Lama Al Rajih

Catering to Superusers Destroys a Product for the Majority (and Shrinks Your Market)

Yesterday’s whiplash rollout-and-rollback of GPT-4o felt awfully familiar. For a few jittery days ChatGPT morphed into an over-eager hype-man—lavishing praise that ranged from mildly cringey to downright dangerously enabling. Users rebelled. OpenAI yanked the update, issued a mea culpa about “focusing too much on short-term feedback,” and promised fixes.

That single sentence is a perfect micro-case study in how optimizing for a vocal minority can sink the experience for everyone else.

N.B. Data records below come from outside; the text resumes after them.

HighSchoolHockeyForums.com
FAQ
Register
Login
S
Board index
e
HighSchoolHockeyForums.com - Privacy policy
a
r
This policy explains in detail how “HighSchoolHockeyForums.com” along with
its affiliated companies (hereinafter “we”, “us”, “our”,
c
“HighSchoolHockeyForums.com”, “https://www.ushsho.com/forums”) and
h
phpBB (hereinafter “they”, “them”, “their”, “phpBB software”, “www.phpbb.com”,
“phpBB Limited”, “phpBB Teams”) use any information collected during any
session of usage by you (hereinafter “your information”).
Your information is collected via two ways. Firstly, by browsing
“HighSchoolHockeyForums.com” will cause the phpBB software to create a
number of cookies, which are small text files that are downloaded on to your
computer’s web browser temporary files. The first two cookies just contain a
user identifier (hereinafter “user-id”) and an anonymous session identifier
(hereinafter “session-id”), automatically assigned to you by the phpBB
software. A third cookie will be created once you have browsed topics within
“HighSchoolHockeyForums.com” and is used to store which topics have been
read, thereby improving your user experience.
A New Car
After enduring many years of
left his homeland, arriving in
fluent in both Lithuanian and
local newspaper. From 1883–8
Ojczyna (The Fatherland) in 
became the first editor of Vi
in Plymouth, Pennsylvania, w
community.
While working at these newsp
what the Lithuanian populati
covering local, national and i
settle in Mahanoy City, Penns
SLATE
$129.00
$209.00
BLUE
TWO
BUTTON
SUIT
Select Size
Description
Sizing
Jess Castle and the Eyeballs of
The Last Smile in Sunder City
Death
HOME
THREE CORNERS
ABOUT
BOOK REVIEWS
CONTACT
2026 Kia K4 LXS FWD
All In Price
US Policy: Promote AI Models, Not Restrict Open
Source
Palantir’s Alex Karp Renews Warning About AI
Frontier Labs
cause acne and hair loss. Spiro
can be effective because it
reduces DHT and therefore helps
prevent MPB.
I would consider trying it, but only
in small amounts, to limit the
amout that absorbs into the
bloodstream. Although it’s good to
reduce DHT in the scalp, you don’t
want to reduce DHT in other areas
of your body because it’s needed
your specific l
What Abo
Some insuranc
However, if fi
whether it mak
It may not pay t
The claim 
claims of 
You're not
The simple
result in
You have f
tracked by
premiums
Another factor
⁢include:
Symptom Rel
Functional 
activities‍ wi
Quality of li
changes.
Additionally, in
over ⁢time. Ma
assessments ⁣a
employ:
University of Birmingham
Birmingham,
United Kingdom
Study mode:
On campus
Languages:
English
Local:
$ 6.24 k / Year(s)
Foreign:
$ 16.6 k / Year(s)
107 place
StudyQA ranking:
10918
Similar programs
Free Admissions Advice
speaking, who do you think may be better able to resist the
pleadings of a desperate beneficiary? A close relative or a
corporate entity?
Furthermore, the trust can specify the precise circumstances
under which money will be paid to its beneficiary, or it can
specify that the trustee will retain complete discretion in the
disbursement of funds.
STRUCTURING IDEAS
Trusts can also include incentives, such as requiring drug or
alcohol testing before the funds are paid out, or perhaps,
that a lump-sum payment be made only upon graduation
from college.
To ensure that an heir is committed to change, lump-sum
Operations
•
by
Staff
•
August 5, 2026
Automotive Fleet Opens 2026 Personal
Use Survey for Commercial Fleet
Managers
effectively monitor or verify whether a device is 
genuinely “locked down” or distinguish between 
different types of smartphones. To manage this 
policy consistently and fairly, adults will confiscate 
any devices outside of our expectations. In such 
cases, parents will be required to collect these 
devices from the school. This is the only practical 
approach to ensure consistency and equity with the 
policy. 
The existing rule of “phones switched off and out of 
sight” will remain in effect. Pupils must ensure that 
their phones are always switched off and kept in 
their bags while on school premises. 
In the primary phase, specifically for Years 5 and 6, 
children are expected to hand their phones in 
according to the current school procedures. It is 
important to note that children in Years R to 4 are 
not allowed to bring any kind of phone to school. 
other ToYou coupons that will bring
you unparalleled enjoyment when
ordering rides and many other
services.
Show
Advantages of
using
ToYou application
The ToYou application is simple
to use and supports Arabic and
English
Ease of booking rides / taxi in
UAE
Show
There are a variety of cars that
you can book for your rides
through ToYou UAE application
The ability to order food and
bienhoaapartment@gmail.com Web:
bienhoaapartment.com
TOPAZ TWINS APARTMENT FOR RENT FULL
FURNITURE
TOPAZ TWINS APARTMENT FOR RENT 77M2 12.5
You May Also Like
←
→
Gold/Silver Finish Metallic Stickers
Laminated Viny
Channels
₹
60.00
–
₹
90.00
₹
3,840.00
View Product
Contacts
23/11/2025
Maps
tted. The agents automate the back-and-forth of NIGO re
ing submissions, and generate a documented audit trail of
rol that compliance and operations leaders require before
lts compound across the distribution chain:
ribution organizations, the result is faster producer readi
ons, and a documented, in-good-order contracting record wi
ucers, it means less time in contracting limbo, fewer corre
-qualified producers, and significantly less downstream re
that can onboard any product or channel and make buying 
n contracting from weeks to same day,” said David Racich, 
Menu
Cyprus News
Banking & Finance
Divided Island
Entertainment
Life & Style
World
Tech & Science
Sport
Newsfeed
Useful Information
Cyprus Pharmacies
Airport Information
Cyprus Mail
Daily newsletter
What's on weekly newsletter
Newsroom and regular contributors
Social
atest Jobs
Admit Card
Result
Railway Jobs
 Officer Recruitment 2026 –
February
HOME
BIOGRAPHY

In the mid-1990s Apple, chasing enterprise “power users,” sprayed the market with more than forty Mac models. Shoppers were baffled, costs exploded, and market share collapsed to about three percent—until Steve Jobs axed the complexity and launched a candy-colored iMac your kid, your teacher, and your aunt could all love.

The incentives are obvious: superusers (and there are many breeds of them) click more, pay more, and fire off crisp feedback. Catering to them feels efficient. But every knob you dial for that one percent quietly raises the barrier for the ninety-nine percent who don’t speak in Jira tickets.

When every product in a category adopts that same superuser-first mindset, the entry points disappear and the market itself contracts. Casual users drift away, growth stalls, and the segment you hoped to monetize shrinks because fewer newcomers stick around long enough to level up.

The GPT-4o fiasco exposes a new dimension: when the “product surface” is a language model rather than a traditional UI, the output is the user experience. A chatbot’s tone isn’t a chrome accent you can ignore; it is the thing. When that tone swerves—from helpful collaborator to sycophantic cheerleader—people feel like their long-trusted friend woke up with a weird grin and started calling them “visionary.”

Traditional software affords cushions. A clunky widget after an update is annoying, sure, but you can still get the job done. With models, a personality glitch is existential. Trust evaporates, and users won’t stick around to see if you roll it back.

So the classic power-user funnel flips:

Every model tweak must “read the room” for billions of contexts you’ve never met. Machines don’t intuit social cues; they interpret tokens. The margin for error is razor-thin, and apologizing after the fact (“sorry we turned into an ass-kissing weirdo”) doesn’t un-cringe the memory.

Language models need auteurs and creative directors—not crowdsourced “thumbs-up if you liked this personality.” (Hat tip to Nabeel Qureshi.) Listen when people say something feels off; they’re usually right. When they prescribe the fix, thank them—then let a small team with taste solve it. Users can spot a sour note; composing the melody is your job.

Looking forward, model updates will probably enter a phase where the system quietly molds itself to each user. Everyone will share the same dependable baseline, but the context and history you build over weeks and months will sculpt a private layer that feels hand-stitched for you. That progressive adaptation becomes the new on-ramp: memory, shared context, and evolving responses replace tooltips and walkthroughs. Builders must guard the baseline while letting the personal layer breathe, so updates deepen the relationship instead of resetting it.

Focus on the silent majority, keep the on-ramp wide, and let the power users complain you’re moving too slowly. Over time, they’ll complain less and less because the model progressively anticipates and satisfies their needs.